### Supplied entries
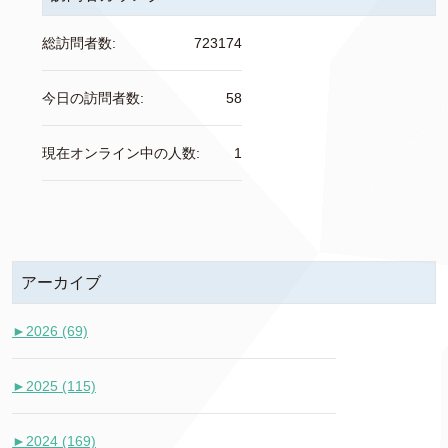
総訪問者数:
723174
今日の訪問者数:
58
現在オンライン中の人数:
1
アーカイブ
►
2026 (69)
►
2025 (115)
►
2024 (169)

### Problem requirements
Give the listing again exactly, but omit each image.

### Solution to this exercise
総訪問者数:
723174
今日の訪問者数:
58
現在オンライン中の人数:
1
アーカイブ
►
2026 (69)
►
2025 (115)
►
2024 (169)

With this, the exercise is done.